すなわち、有機金属化合物のアルコール分散液に、有機化合物を溶解ないしは混和させると、有機金属化合物のアルコール分散液より粘度が高まり、セラミックグリーンシートへのスクリーン印刷が可能になる。いっぽう、従来は、有機化合物のビヒクル中に密度が大きい金属酸化物粉を分散した絶縁性ペーストをスクリーン印刷するため、金属酸化物粉末がビヒクルと一体となって印刷されるための粘度が必要になる。さらに、ビヒクルが気化した後に、金属酸化物粉が互いに近接することで絶縁層が形成されるため、ビヒクル中の金属酸化物粉の分散割合が高く、絶縁性ペーストの粘度が高まる。このため、従来の絶縁性ペーストをスクリーン印刷しても、セラミックグリーンシートの表面の凹部に絶縁性ペーストは入り込めない。これに対し、本手段の絶縁性ペーストは、金属酸化物粉を含まない液状物質で構成されるため、従来における絶縁性ペーストより粘度は著しく低く、セラミックグリーンシート表面の微細な凹部にも絶縁性ペーストが入り込む。

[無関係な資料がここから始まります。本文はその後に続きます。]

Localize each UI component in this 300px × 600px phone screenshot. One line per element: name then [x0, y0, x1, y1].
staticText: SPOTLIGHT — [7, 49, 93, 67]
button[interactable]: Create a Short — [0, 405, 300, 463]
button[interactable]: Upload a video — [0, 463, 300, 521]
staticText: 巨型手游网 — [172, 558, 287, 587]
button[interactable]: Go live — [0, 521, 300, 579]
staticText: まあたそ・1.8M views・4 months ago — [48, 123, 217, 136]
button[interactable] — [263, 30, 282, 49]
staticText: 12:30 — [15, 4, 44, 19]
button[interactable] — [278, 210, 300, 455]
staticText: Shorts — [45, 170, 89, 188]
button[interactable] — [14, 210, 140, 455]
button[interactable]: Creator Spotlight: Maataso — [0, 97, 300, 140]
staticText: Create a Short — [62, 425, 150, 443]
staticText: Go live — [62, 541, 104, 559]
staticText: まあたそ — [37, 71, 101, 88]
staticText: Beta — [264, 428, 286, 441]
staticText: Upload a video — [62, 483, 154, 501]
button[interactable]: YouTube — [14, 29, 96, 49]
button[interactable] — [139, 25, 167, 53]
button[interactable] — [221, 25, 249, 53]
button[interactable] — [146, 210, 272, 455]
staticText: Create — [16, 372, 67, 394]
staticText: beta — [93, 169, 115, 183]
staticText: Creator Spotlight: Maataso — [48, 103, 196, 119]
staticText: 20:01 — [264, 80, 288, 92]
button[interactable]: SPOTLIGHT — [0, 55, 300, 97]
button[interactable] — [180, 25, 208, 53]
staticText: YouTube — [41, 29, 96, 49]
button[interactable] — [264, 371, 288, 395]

次に、絶縁性ペーストが印刷されたセラミックグリーンシートを重ね合わせ、圧縮荷重を加えて積層すると、セラミックグリーンシートの表面の凸部が互いに接近して重なり合う。この際、絶縁性ペーストの薄い膜状体にも荷重が加わり、膜状体はさらに表面の凹部に入り込み、表面の凹凸とグリーンシートの微細な間隙は絶縁性ペーストで充填される。

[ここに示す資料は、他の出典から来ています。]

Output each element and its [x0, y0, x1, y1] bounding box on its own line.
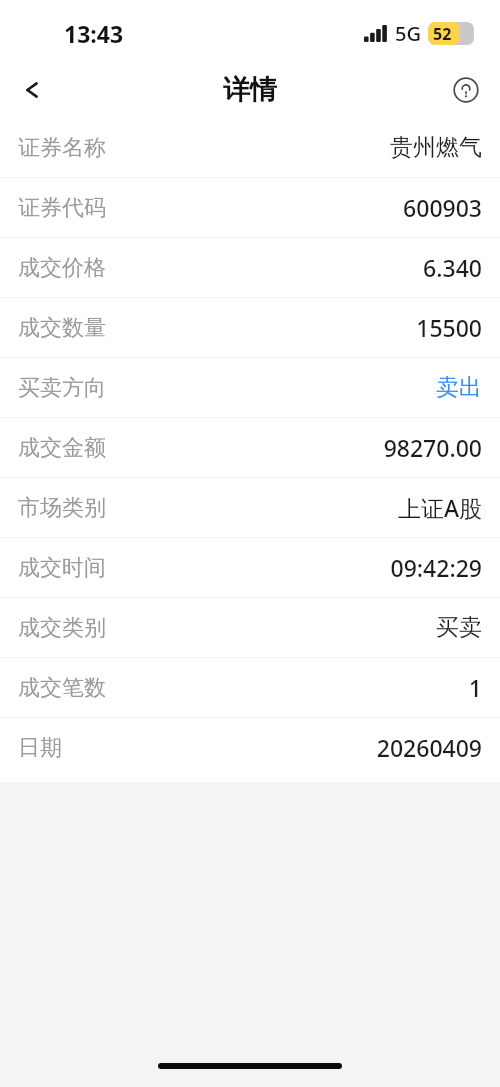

さらに、積層したセラミックグリーンシートを真空含浸装置に入れて導電性ペーストを真空含浸する。この際、絶縁性ペーストからアルコールが気化して脱気し、高沸点の有機化合物と有機金属化合物とが残る。いっぽうアルコールが気化すると体積が縮小するが、積層したセラミックグリーンシートには圧縮荷重が加えられているため、セラミックグリーンシートの表面の凸部がさらに接近し、表面の凹部とセラミックグリーンシートの微細な間隙に、高沸点の有機化合物と有機金属化合物とが残留する。この残留物が存在することで、真空含浸の際に、アルコールが気化した導電性ペーストは、積層したセラミックグリーンシートの繋ぎ目から、セラミックグリーンシート同士の狭い間隙に浸透できず、スクリーン印刷された絶縁層は乱されない。この結果、積層したセラミックグリーンシート同士の微細な間隙は、18段落で説明した導電層を形成するアルコールが気化した導電性ペーストと、絶縁層を形成するアルコールが気化した絶縁性ペーストとからなる2種類の液状ペーストで充填される。

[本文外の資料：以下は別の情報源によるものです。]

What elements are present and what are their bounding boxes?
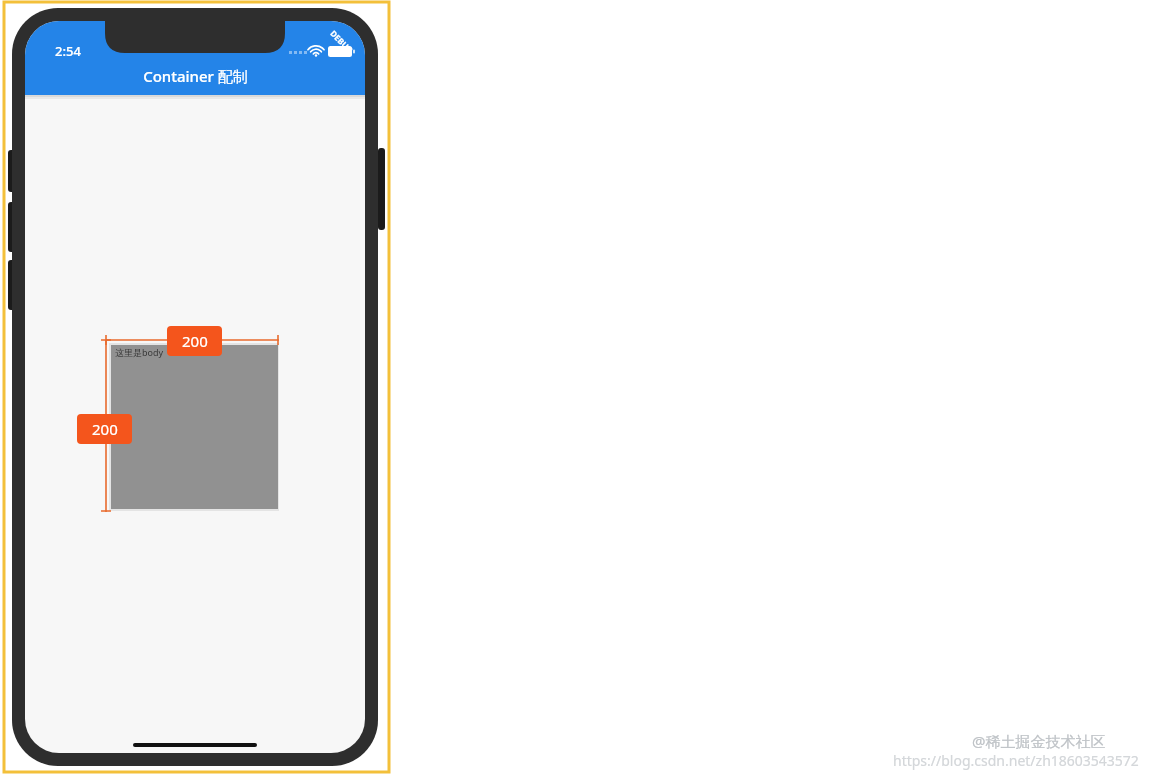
staticText: @稀土掘金技术社区 [972,731,1106,751]
staticText: https://blog.csdn.net/zh18603543572 [893,751,1139,770]
button[interactable]: Home indicator [133,743,257,747]
staticText: 2:54 [55,42,81,60]
button[interactable]: 200 [167,326,222,356]
staticText: 200 [182,331,208,351]
staticText: 200 [92,419,118,439]
staticText: Container 配制 [143,66,248,86]
staticText: 这里是body [115,346,164,358]
button[interactable]: 200 [77,414,132,444]
staticText: DEBUG [328,28,356,55]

この後、積層したセラミックグリーンシートを真空含浸装置から取り出し、圧縮荷重を加えて熱処理する。最初に、絶縁性ペーストの薄い膜から高沸点の有機化合物が気化し、セラミックグリーンシートからバインダーが気化する。有機化合物とバインダーとが気化すると、絶縁性ペーストの薄い膜状体の体積が縮小するが、圧縮荷重によってセラミックグリーンシートの表面の凸部が接近し、表面の凹部と微細な間隙に、より微細な有機金属化合物の粉体が残る。この結果、積層したセラミックグリーンシートの微細な間隙は、18段落で説明した導電層を形成する2種類の有機金属化合物の微細粉と、絶縁層を形成する有機金属化合物の微細粉とによって隙間なく充填される。
さらに温度を上げると、有機金属化合物の熱分解が始まる。つまり、有機金属化合物を構成する有機酸の沸点を超えると、有機金属化合物は有機酸と金属酸化物に分解する。さらに昇温して有機酸を短時間で気化させると、10−100nmの大きさに入る金属酸化物微粒子の集まりが析出する。こうして、積層されたセラミックグリーンシートの表面の凹部と微細な間隙には、18段落で説明した導電層を形成する2種類の微粒子の2重構造と、絶縁層を形成する金属酸化物微粒子の集まりで隙間なく充填される。
なお、絶縁層を形成する有機金属化合物は有機酸の沸点で熱分解が始まり、同様に、導電層を形成する2種類の有機金属化合物も、有機酸の沸点で熱分解が始まる。従って、本手段における有機金属化合物が、18段落で説明したいずれか一方の有機金属化合物と同一の有機金属化合物である場合は、導電層の金属酸化物微粒子が析出すると、同時に、同一の金属酸化物微粒子が析出して絶縁層を形成する。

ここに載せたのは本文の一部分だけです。